She said without independent power mobility, kids with mobility challenges do not develop like other kids. She added that commercial power wheel chairs can run $10,000, putting them out of reach for most families. The mobility projects plans to donate their vehicles.

Symula’s students applied mechanical and electrical engineering, and also created apps to operate the vehicles. Symula said the whenever a student gets a real world project, it’s different for them. “The engagement factor is exponentially higher,” he said.

Bellows Free Academy St. Albans student Alex Haag talks about his summer trip to Louisville, KY to compete in the Skills USA Championships Thursday at the STEM Recognition Night at the St. Albans Museum. (Neil Zawicki, MESSENGER STAFF)

Symula added that getting the grant was key to getting the project going. “We had all these great ideas but we didn’t have any funding for the project,” he said.

He said his team has built a prototype and will be adapting the car over the next two weeks. Once complete, they will have posture support, Blue Tooth controls, and other amenities. The cars will be recycled as the recipient kids grow out of them, and then will be passed on to new families.

“Giving these vehicles to families at zero cost makes a huge difference in the life of families with mobility challenged kids,” said Blackburn.

Another BFA student, Alexander Haag, talked about his recent STEM Initiative funded participation through the Northwest Technical Center at the Skills USA Championships in Louisville, Ky., this last June.
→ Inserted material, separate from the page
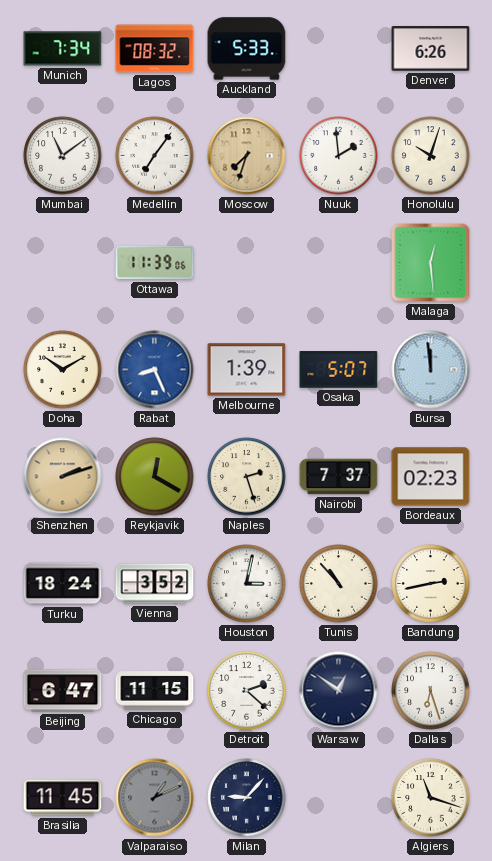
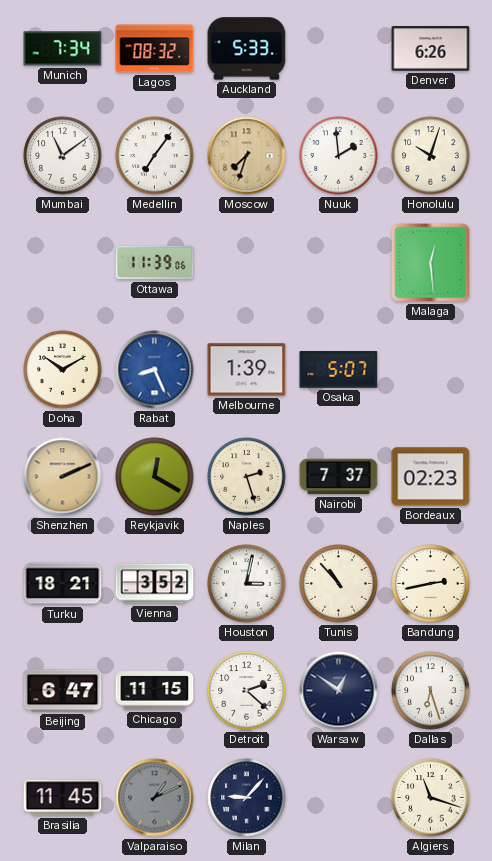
Bursa: 11:59 -> none
Shenzhen: 2:12 -> 2:11
Turku: 18:24 -> 18:21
The event is a massive gathering of science and tech-geared students nationwide, where the kids get to meet with professionals in the sectors and compete against other school teams.

“Everyone down there is obviously very invested in their field,” said Haag. “It really gave us a broader knowledge of everything technical.”
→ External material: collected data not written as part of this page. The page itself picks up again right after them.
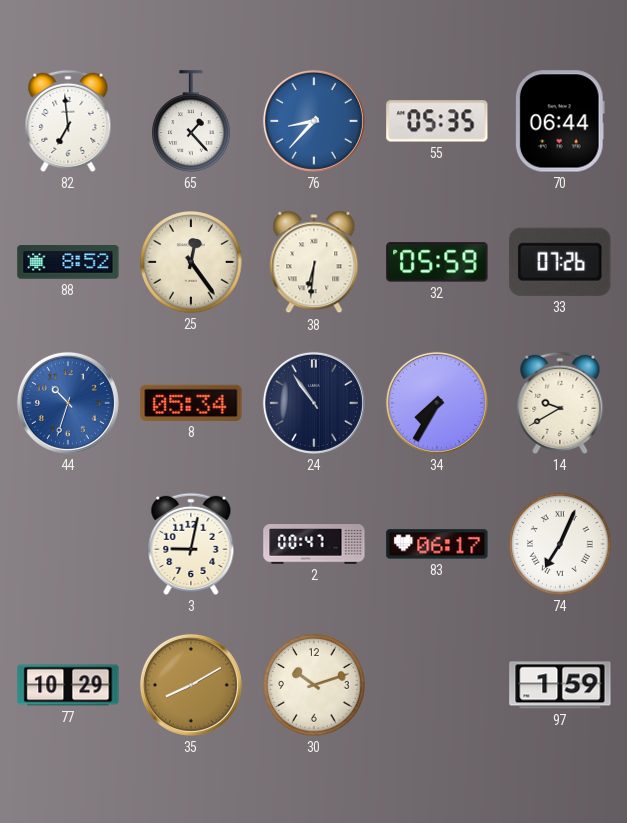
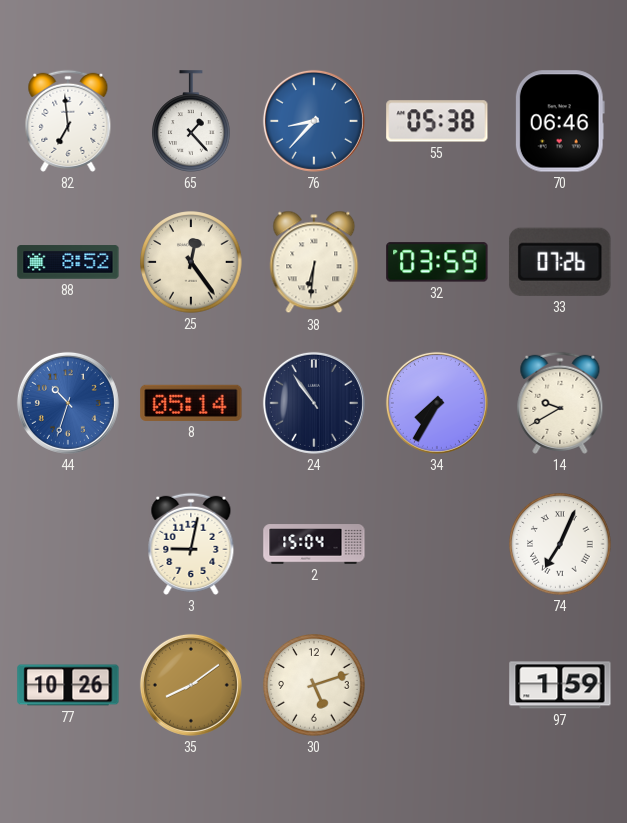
55: 05:35 -> 05:38
70: 06:44 -> 06:46
32: 05:59 -> 03:59
8: 05:34 -> 05:14
2: 00:47 -> 15:04
83: 06:17 -> none
77: 10:29 -> 10:26
35: 8:10 -> 8:09
30: 10:12 -> 5:12
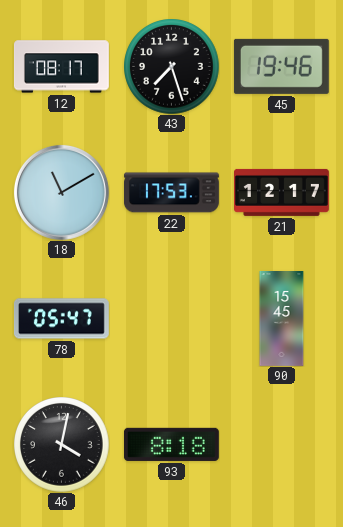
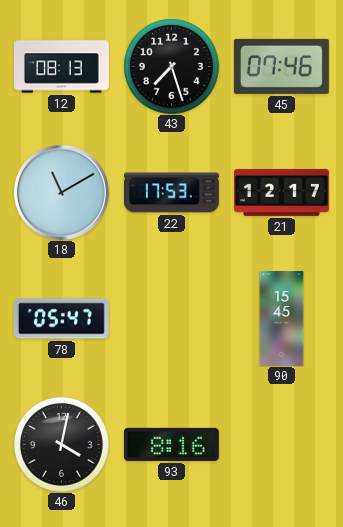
12: 08:17 -> 08:13
45: 19:46 -> 07:46
93: 8:18 -> 8:16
MVU Science Fair winners Cailie Cominsky and Ella Partlow also spoke about their recent experiments. (See page 2 for more on the MVU Science Fair winners.)

Cominsky worked to determine the effects of artificial sweeteners on fruit flies, and Partlow looked for plant-based alternatives to antibiotics. From her work, She determined that allspice was the most effective natural alternative.

A crowd of more than 60 made it out to the St. Albans Museum Thursday to honor students and teachers from the STEM Initiative. The annual diner recognizes projects and achievements in the program. (Neil Zawicki, MESSENGER STAFF)

The Mary Babcock Teacher of The Year award went to BFA science teacher Glenn McCabe.

“Mr. McCabe, you’re an unsung hero,” said STEM Initiative co-chair Cindy Bernier. “To me, you were never my kids’ teacher, you were their mentor.”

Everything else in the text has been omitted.